## 05 - Clustering Unknown Contacts
*Unsupervised exploration to find hidden patterns in the murky waters*

In [None]:
from pathlib import Path
import pandas as pd
import numpy as np
import matplotlib.pyplot as plt
from sklearn.preprocessing import StandardScaler
from sklearn.cluster import KMeans
from sklearn.metrics import silhouette_score

In [7]:
project_root = Path.cwd().parent
df_all = pd.read_csv(project_root / 'data' / 'features' / 'contact_features.csv')
df = df_all[df_all['category'] == 'Unknown'].copy()

In [None]:
clustering_features = [
    'pct_business_hours',
    'pct_late_night',
    'avg_hour',
    'avg_duration',
    'max_duration',
    'calls_per_month',
    'days_active',
]

### Feature Selection
*Picking the behavioral fingerprint*

We skip total_duration and total_calls - these are captured by calls_per_month and avg_duration. Redundant features skew clustering distance calculations

In [9]:
X = df[clustering_features].copy()
X.head()

Unnamed: 0,pct_business_hours,pct_late_night,avg_hour,avg_duration,max_duration,calls_per_month,days_active
1,1.0,0.0,10.0,4.0,4,1.0,0
2,1.0,0.0,10.0,39.0,73,2.0,0
3,1.0,0.0,9.0,18.0,18,1.0,0
4,0.615385,0.015385,14.223077,18.0,462,58.208955,37
5,0.909091,0.0,11.181818,8.0,62,0.56314,556


### Scale Features
*Standardization so duration doesn't dominate*

In [10]:
scaler = StandardScaler()
X_scaled = scaler.fit_transform(X)

### Finding Optimal K
*How many clusters should we use?*

- **Elbow method** measures cluster tightness - look for where adding clusters stops helping
- **Silhouette score** measures separation - higher is better

In [None]:
inertias = []
silhouettes = []
K_range = range(2, 11)

for k in K_range:
    kmeans = KMeans(n_clusters=k, random_state=42, n_init=10)
    kmeans.fit(X_scaled)
    inertias.append(kmeans.inertia_)
    silhouettes.append(silhouette_score(X_scaled, kmeans.labels_))

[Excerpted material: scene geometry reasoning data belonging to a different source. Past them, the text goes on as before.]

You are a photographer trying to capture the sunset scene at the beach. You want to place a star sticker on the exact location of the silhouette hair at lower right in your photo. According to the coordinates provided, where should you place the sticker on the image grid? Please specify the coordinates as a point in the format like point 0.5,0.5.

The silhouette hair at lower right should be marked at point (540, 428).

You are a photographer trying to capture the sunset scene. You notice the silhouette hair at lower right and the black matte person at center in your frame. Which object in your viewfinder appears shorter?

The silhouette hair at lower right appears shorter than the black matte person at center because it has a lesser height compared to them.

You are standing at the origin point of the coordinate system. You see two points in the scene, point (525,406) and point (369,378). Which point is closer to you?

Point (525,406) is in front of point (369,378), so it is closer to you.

fig, axes = plt.subplots(1, 2, figsize=(12, 4))

axes[0].plot(K_range, inertias, 'bo-', linewidth=2, markersize=8)
axes[0].set_xlabel('Number of Clusters (K)')
axes[0].set_ylabel('Inertia')
axes[0].set_title('Elbow Method')

axes[1].plot(K_range, silhouettes, 'go-', linewidth=2, markersize=8)
axes[1].set_xlabel('Number of Clusters (K)')
axes[1].set_ylabel('Silhouette Score')
axes[1].set_title('Silhouette Score')

plt.tight_layout()
plt.show()

Elbow bends around K=5, silhouette peaks around K=7. We go with K=5 - we have 4 known categories, so a 5th might expose a hidden group

### K-Means Clustering
*Letting the algorithm find 5 groups*

In [12]:
kmeans = KMeans(n_clusters=5, random_state=42, n_init=10)
df['cluster'] = kmeans.fit_predict(X_scaled)

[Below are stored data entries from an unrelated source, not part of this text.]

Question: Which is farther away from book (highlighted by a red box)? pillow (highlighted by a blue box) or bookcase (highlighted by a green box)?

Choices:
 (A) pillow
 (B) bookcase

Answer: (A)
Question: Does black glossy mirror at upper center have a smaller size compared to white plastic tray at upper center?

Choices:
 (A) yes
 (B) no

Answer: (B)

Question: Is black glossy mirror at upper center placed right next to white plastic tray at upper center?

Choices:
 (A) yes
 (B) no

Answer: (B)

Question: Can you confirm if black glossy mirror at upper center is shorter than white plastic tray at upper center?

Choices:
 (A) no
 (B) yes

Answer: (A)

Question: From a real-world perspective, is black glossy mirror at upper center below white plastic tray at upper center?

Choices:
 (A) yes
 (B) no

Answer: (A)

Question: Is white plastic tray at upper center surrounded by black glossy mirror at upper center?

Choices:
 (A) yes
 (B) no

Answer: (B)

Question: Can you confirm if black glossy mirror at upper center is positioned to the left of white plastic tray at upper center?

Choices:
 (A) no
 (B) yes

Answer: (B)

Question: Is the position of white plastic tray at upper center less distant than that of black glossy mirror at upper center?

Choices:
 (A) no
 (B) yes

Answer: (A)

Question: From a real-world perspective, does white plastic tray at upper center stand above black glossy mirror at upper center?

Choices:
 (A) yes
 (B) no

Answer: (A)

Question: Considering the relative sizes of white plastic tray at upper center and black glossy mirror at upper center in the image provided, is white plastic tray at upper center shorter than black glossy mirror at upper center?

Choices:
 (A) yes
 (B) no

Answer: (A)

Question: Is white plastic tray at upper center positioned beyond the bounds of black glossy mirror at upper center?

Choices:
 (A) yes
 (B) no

df['cluster'].value_counts().sort_index()

  ret = a @ b
  ret = a @ b
  ret = a @ b
  current_pot = closest_dist_sq @ sample_weight
  current_pot = closest_dist_sq @ sample_weight
  current_pot = closest_dist_sq @ sample_weight


cluster
0    1218
1     501
2      16
3     217
4      25
Name: count, dtype: int64

### Where Did the Muffens Land?
*Tracking our suspicious five*

In [13]:
muffens = ['Duma', 'Eric', 'Alli', 'Park', 'Zohra']
df[df['name'].isin(muffens)][['name', 'cluster'] + clustering_features]

Unnamed: 0,name,cluster,pct_business_hours,pct_late_night,avg_hour,avg_duration,max_duration,calls_per_month,days_active
32,Alli,4,0.659669,0.0,12.898343,22.0,2068,26.38484,999
320,Duma,4,0.304762,0.128571,14.038095,24.5,1769,19.626168,291
389,Eric,3,0.310502,0.041096,14.305936,27.0,1722,6.865204,927
1246,Park,3,0.728223,0.0,13.393728,5.0,372,13.909532,589
2062,Zohra,3,0.689655,0.0,12.098522,40.0,818,11.825243,485


Duma and Alli landed in Cluster 4, while Eric, Park, and Zohra are in Cluster 3. Interesting - Duma and Eric split

### Cluster Profiles
*What does each group look like?*

In [14]:
df.groupby('cluster')[clustering_features].mean().round(2)

Unnamed: 0_level_0,pct_business_hours,pct_late_night,avg_hour,avg_duration,max_duration,calls_per_month,days_active
cluster,Unnamed: 1_level_1,Unnamed: 2_level_1,Unnamed: 3_level_1,Unnamed: 4_level_1,Unnamed: 5_level_1,Unnamed: 6_level_1,Unnamed: 7_level_1
0,0.96,0.0,12.34,64.2,103.71,1.7,20.39
1,0.07,0.0,14.5,55.83,102.89,1.64,19.64
2,0.11,0.77,19.28,81.19,104.0,1.43,43.0
3,0.65,0.01,13.08,46.67,314.54,1.18,554.11
4,0.46,0.08,13.9,1059.3,3546.16,8.73,285.52


Duma and Alli grouped in Cluster 4 because of long calls, not late-night activity. Eric, Park, and Zohra in Cluster 3 because of long-term relationships

Plot twist - our suspects are not in the *real suspicious cluster*. Cluster 2 has 77% late-night calls with only 16 people

### Cluster 2: The Night Owls
*16 contacts with 77% late-night calls - who are they?*

In [18]:
df[df['cluster'] == 2][['name', 'predicted_category', 'cluster'] + clustering_features].sort_values('pct_late_night', ascending=False)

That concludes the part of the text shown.